Siento decirte
que a mi no me has engañado, por más que trataras de esconderte bajo el
anonimato de la homogeneidad de los de tu especie.
Quizá unos ojos
menos entrenados habrían pasado por alto esos gestos que te iban delatando a
medida que pasaban los días, pero, ¡ah!, llámame avispada… Llámame sagaz o listilla,
incluso. Yo sabía todo el rato que eras tú pero no quería darte el gusto de descubrirte
y me di al deleite de la observación disimulada de tus acercamientos. La
cazadora cazada has sido. Já.
Aunque fue todo
un proceso, claro. No ha sido nada fácil.
Admito que la primera vez que te vi para mí
eras una más. Quizá un poco más bonita y más clara que otras que ya había visto
antes, pero es que todo en esa isla se refina y adecenta. También las gaviotas.
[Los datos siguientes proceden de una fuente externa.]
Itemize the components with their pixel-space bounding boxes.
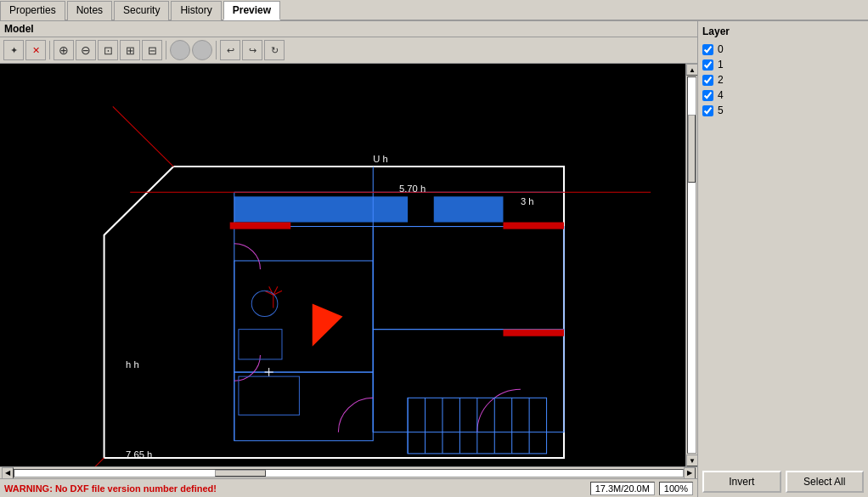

Te hice esta foto por puro graciosa que me pareciste, con esos temerosos
acercamientos, mirando de reojo lo que me parecía, ingenua de mí, la búsqueda
de alguna migaja de los bocadillos que no llevábamos. Pero ahí seguías tú, estampando
huellas de patitas alrededor, mientras que nosotras nos poníamos al día con más
facilidad de la esperada para el que espera que varios años de por medio pueden
hacer que dos personas sean ajenas.
Cuando nos
despedimos de la arena y del primer contacto con las aguas de cristal cometiste
el error que me mantuvo en guardia: tu susto repentino cuando sacudimos las
toallas. Probablemente te habías despistado hincándole el pico a algún
suculento manjar macro-gaviótico y te pilló desprevenida nuestro levantamiento.
Te azoraste un poco y levantaste el vuelo, pero vi como volvías un poco la
cabeza desde el cielo.
No dije nada por
si acaso; por no parecer una loca y también para que la paz que se iba
depositando despacito en los pocos huecos que entonces dejaba la masa informe de
nuestros asuntos cotidianos, fuera aclarando emociones e ideas. Además, aún
tenía que confirmar lo que hasta entonces sólo era una pequeña sospecha.
Reconozco que tu trabajo ha estado muy bien
hecho, que conste, porque si nos has seguido mientras rodábamos con las bicis
en busca de una playa más bonita que la del día anterior, o cuando casi cada
tarde degustábamos nuestra porción de tarta y cafetito, yo no me he enterado.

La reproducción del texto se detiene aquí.